● **HOW TO COMPLETE THIS TASK**
Lines holding the string "KCMS" are the ones to copy from this listing.
************
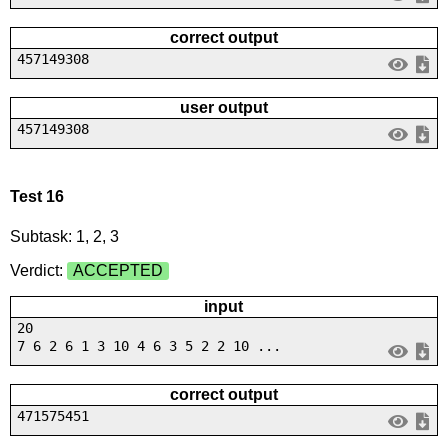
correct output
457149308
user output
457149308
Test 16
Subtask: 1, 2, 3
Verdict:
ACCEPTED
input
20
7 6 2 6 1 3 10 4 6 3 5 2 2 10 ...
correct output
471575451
************
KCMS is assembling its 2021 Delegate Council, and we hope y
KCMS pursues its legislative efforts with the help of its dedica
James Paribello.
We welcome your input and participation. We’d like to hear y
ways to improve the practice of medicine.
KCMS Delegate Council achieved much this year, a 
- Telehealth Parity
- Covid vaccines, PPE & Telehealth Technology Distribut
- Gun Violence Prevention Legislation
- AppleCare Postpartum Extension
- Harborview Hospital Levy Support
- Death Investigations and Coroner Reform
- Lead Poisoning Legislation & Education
************
● **RESPONSE FOR THIS EXERCISE**
KCMS is assembling its 2021 Delegate Council, and we hope y
KCMS pursues its legislative efforts with the help of its dedica
KCMS Delegate Council achieved much this year, a 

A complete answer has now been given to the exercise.